━━ RECORD EXTRACTS

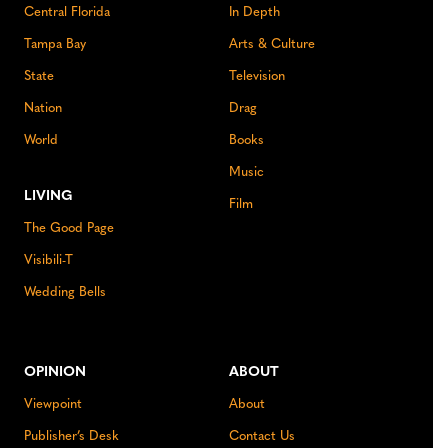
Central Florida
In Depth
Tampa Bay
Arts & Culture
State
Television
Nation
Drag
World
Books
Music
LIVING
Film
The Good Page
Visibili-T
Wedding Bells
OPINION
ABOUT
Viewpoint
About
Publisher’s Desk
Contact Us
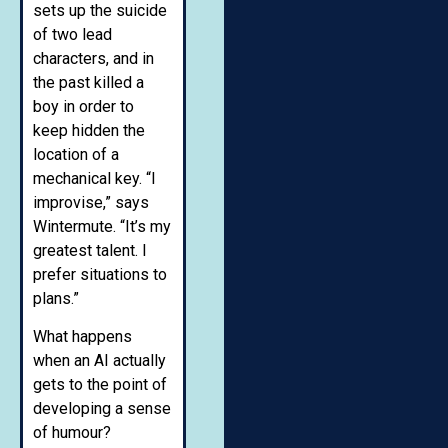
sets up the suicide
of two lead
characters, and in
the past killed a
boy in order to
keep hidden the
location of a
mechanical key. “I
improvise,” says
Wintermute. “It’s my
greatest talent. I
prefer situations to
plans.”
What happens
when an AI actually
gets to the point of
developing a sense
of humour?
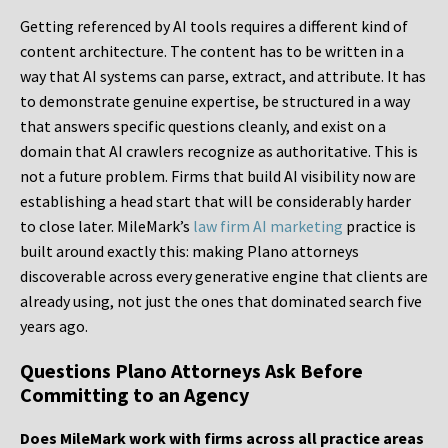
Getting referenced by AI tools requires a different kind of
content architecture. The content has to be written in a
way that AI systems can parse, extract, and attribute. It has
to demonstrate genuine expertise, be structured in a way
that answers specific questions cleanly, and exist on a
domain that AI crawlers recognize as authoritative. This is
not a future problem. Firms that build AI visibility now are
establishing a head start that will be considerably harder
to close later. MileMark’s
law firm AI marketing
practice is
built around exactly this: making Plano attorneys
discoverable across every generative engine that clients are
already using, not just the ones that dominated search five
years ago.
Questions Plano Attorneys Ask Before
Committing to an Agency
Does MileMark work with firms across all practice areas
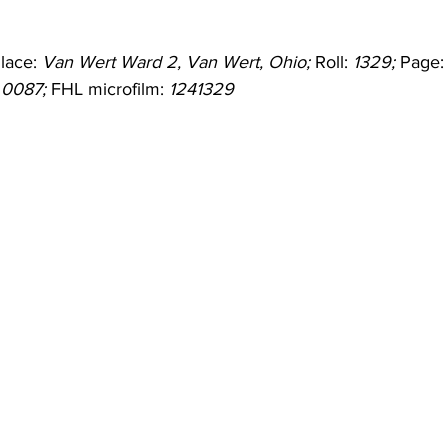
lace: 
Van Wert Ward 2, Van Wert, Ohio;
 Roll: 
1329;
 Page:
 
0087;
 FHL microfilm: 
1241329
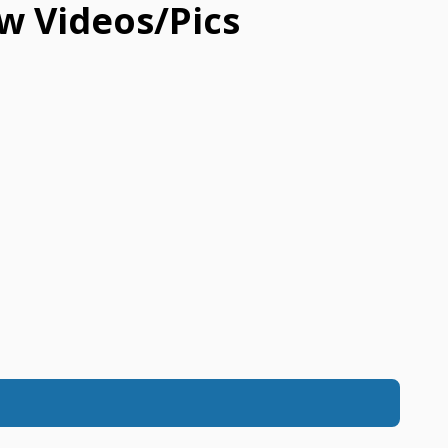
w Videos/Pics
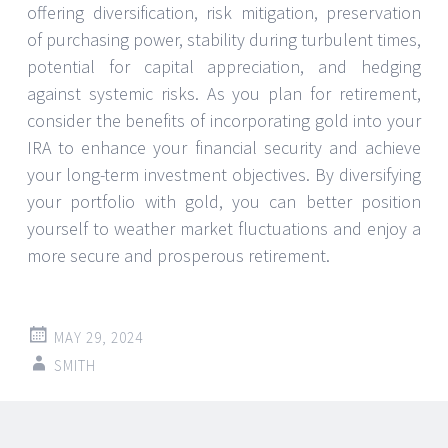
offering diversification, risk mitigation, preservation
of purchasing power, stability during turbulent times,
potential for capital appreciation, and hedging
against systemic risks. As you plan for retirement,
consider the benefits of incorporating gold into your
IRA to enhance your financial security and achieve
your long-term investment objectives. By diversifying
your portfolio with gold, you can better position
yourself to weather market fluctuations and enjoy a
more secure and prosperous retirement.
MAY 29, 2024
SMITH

━━━━

REQUIREMENT: What should come back is an exact copy of the lines above from the line with "keep hidden the" to the line with "offering diversification, risk", both included, minus the pictures.

RESPONSE:
keep hidden the
location of a
mechanical key. “I
improvise,” says
Wintermute. “It’s my
greatest talent. I
prefer situations to
plans.”
What happens
when an AI actually
gets to the point of
developing a sense
of humour?
Getting referenced by AI tools requires a different kind of
content architecture. The content has to be written in a
way that AI systems can parse, extract, and attribute. It has
to demonstrate genuine expertise, be structured in a way
that answers specific questions cleanly, and exist on a
domain that AI crawlers recognize as authoritative. This is
not a future problem. Firms that build AI visibility now are
establishing a head start that will be considerably harder
to close later. MileMark’s
law firm AI marketing
practice is
built around exactly this: making Plano attorneys
discoverable across every generative engine that clients are
already using, not just the ones that dominated search five
years ago.
Questions Plano Attorneys Ask Before
Committing to an Agency
Does MileMark work with firms across all practice areas
lace: 
Van Wert Ward 2, Van Wert, Ohio;
 Roll: 
1329;
 Page:
 
0087;
 FHL microfilm: 
1241329
w Videos/Pics
offering diversification, risk mitigation, preservation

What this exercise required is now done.